Start here: you are not going to change the culture. Just like I tell my daughters not to date guys so they can “fix” them, I have never seen anyone “fix” a culture through any sort of “mass action.” You are not going to “win” by going to the boss, or by getting someone from the outside to force everyone to change. You are not going to change the culture by griping about it. Believe me, I’ve tried all these things. They don’t (really) work.
Given these points, what can you do?
Start with a large dose of humility. First, you are probably a part of a number of toxic cultures yourself, and you probably even contribute at least some amount of the poison. Second, you are almost always limited in your power to change things; your influence, no matter how right you are, is not what you think it is.
In other words, start thinking smaller. Start thinking about what you can change. If you cannot change the culture, what can you change?
How about a single person?
So when you face a toxic culture, start here: with one person who you think will listen, someone you think you can help to be a better person. Do not allow this to turn into a griping club. Do not make this into us versus them. If you do, you are adding more toxins, rather than removing them. Rather, have a positive attitude, and work to find ways to help one person climb out of the culture that surrounds you. If you and this second person then find a third and fourth person, you are likely to be at the point of reaching the entire “shop” in much shorter time than you might otherwise think.
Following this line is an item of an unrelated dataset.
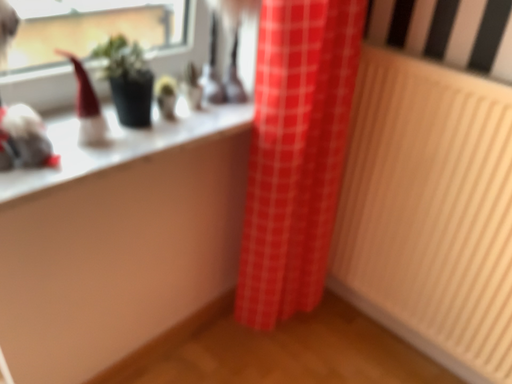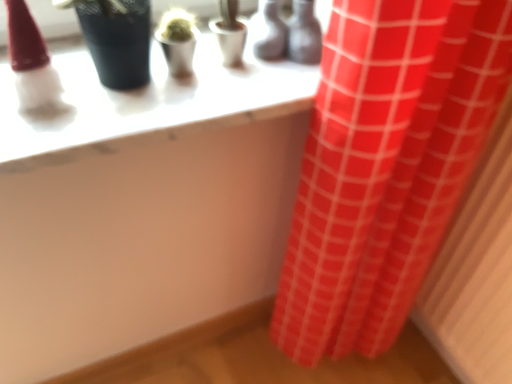 Question: How did the camera likely rotate when shooting the video?

Choices:
 (A) rotated downward
 (B) rotated upward

Answer: (A)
If the culture doesn’t change, that’s okay—you’ve made one more connection. Ultimately, people are more important than companies or cultures.
Now, am I saying you should never pull the HR card? Definitely not—there are certainly times when ethical norms have been breached to the point that it is time to take a larger scale action. I would just caution you not to expect HR to resolve the problem. HR is generally there to protect the company, not you. This might sound cynical, but I’ve encountered this enough times “up close and personal” to know that it might always be true, but it is true often enough that you should not count on HR riding in like a knight on a white horse to rescue you, personally.
Overall, remember this—it is not companies that matter. It is not technologies that matter. Cultures are not even what matter in the long run. What matters is people. If you lose sight of that, you have become a part of the problem, rather than a part of the solution.
Interesting and valuable opinion for me, i’m just in some toxic group and thinking how to go forward. Thanks!